How I Became Disillusioned with Communism
My dad once blurted out at a dinner table that he thinks North Korea has the most ideal form of government of all, because it’s closest to the communist ideals. I felt a knee-jerking pain in my stomach and tried to tell whether he was joking. He was not. Decades of communist indoctrination in China left a permanent scarring in my parents’ psyches, one not easily erased by their marginalized presence in the Western society. Having endured many nights of arguing before, I knew better than to start another fight. I tried to let go and simply asked him to visit the country and see for himself.
Memories brought me back to my own youthful days in mainland China in the early 90s, where I grew up until the age 12. With the market economy reform in motion since the 1980s, this was a time of economic growth for the country. While China was adopting capitalistic features in its economy, “socialism with Chinese characteristics” remained the official ideology, and the Communist Party was the default political leadership. Pro-communist propaganda filled the media and schools, and my elementary school in a small southern city was no exception.
I recall tying the red scarves every morning before leaving for school, a requirement upon entrance. As a member of the Young Pioneers of China, we performed daily exercise routines in the morning to upbeat songs promising to love the Communist Party of China, the motherland, and to prepare for my contribution to the cause of communism. I distinctly remember an article we memorized in the fourth grade Chinese textbook, where a member of the Chinese Red Army was voluntarily burnt alive to cover for his comrades in a battle against the Japanese. The teacher highlighted the exalted virtue of self-sacrifice for our country and the people. Attracted to writing at an early age, I even won a first-place award in a fifth-grade writing contest on the benefits of taxation.
When my family immigrated to Canada in 2004, I struggled to learn the language and to fit in culturally. The teenage angst and insecurities at that age didn’t help either. The parallels teachers drew between the evil Hitler and the heroic Mao confused me, and the negative connotations communism seemed to carry challenged all that I was taught. Perhaps the West was out to smear our great nation, I thought, as the anti-capitalist propaganda taught us in China. It wasn’t until I started reading about the devastations and atrocities caused in recent history in the name of realizing the ideals of communism and socialism that my unquestioned beliefs began to shatter. Everything from the Great Leap Forward led by Mao resulting in 15 to 30 million deaths in the Great Chinese Famine of the early 1960s, to the over 10 million dead from famine and dekulakization of the Soviet Union. That’s almost double the total number of Holocaust victims.

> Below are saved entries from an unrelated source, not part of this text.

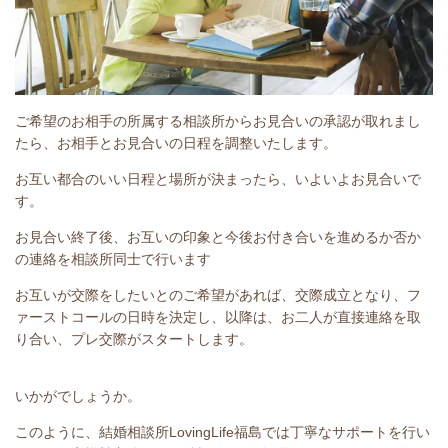
ご希望のお相手の所属する相談所からお見合いの承認が取れまし
たら、お相手とお見合いの日程を調整いたします。
お互い都合のいい日程と場所が決まったら、いよいよお見合いで
す。
お見合い終了後、お互いの印象と今後お付き合いを進めるか否か
の連絡を相談所同士で行います
お互いが交際をしたいとのご希望があれば、交際成立となり、フ
ァーストコールの日時を決定し、以降は、お二人が直接連絡を取
り合い、プレ交際がスタートします。
いかがでしょうか。
このように、結婚相談所LovingLife福島では丁寧なサポートを行い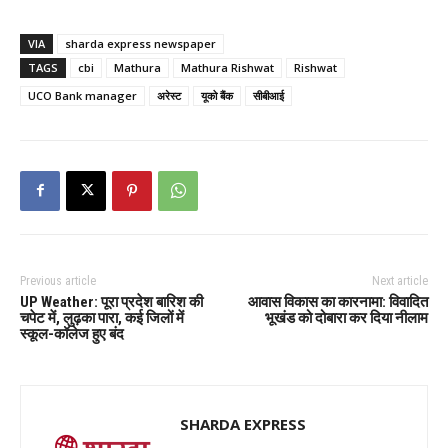
VIA
sharda express newspaper
TAGS
cbi
Mathura
Mathura Rishwat
Rishwat
UCO Bank manager
अरेस्ट
यूको बैंक
सीबीआई
Previous article
Next article
UP Weather: पूरा प्रदेश बारिश की
आवास विकास का कारनामा: विवादित
चपेट में, लुढ़का पारा, कई जिलों में
भूखंड को दोबारा कर दिया नीलाम
स्कूल-कॉलेज हुए बंद
SHARDA EXPRESS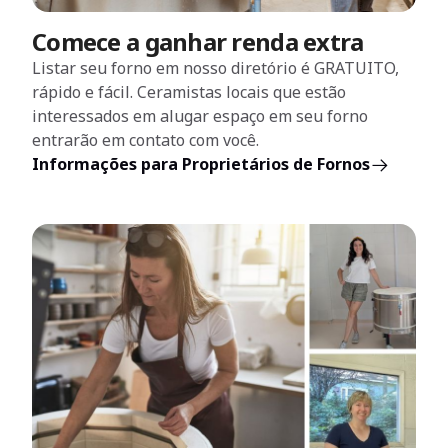
Comece a ganhar renda extra
Listar seu forno em nosso diretório é GRATUITO,
rápido e fácil. Ceramistas locais que estão
interessados em alugar espaço em seu forno
entrarão em contato com você.
Informações para Proprietários de Fornos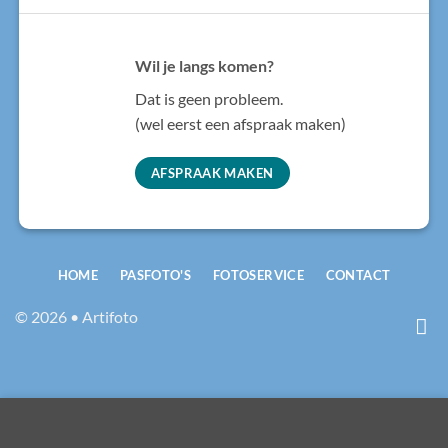
Wil je langs komen?
Dat is geen probleem.
(wel eerst een afspraak maken)
AFSPRAAK MAKEN
HOME
PASFOTO'S
FOTOSERVICE
CONTACT
© 2026 • Artifoto
Deze site maakt gebruik van cookies om je een betere
IDeal
Mollie
Wero
surfervaring te bieden. Door deze website te bekijken en te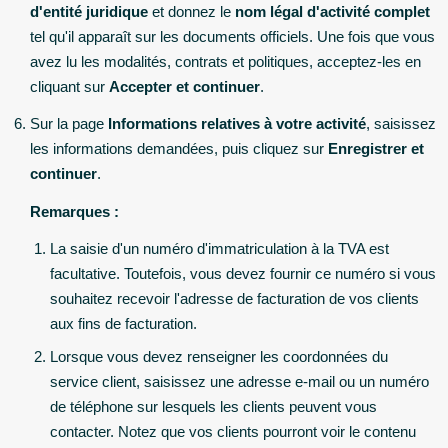
d'entité juridique
et donnez le
nom légal d'activité complet
tel qu'il apparaît sur les documents officiels. Une fois que vous
avez lu les modalités, contrats et politiques, acceptez-les en
cliquant sur
Accepter et continuer
.
Sur la page
Informations relatives à votre activité
, saisissez
les informations demandées, puis cliquez sur
Enregistrer et
continuer
.
Remarques :
La saisie d'un numéro d'immatriculation à la TVA est
facultative. Toutefois, vous devez fournir ce numéro si vous
souhaitez recevoir l'adresse de facturation de vos clients
aux fins de facturation.
Lorsque vous devez renseigner les coordonnées du
service client, saisissez une adresse e-mail ou un numéro
de téléphone sur lesquels les clients peuvent vous
contacter. Notez que vos clients pourront voir le contenu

While we learn the horror committed by the Nazis here in the West, let’s also not forget the painful history humanity suffered under the hands of socialist and communist leaders. It was not merely the fault of implementation, but the collectivist ideologies themselves that appealed to the totalitarian leaders and governments, as repeatedly seen in North Korea, Eastern Europe, Cuba, Venezuela, Vietnam and Cambodia. Before millennials in my generation eagerly embrace socialism and communism as the antidote to unchecked capitalism and the solution to a more egalitarian and fairer future for all, a look at the past is certainly warranted so as to not repeat the same mistakes.
As for myself, I have long betrayed my childhood vows and traded my communist upbringings for a love of free markets and civil liberties, to my parents’ dismay.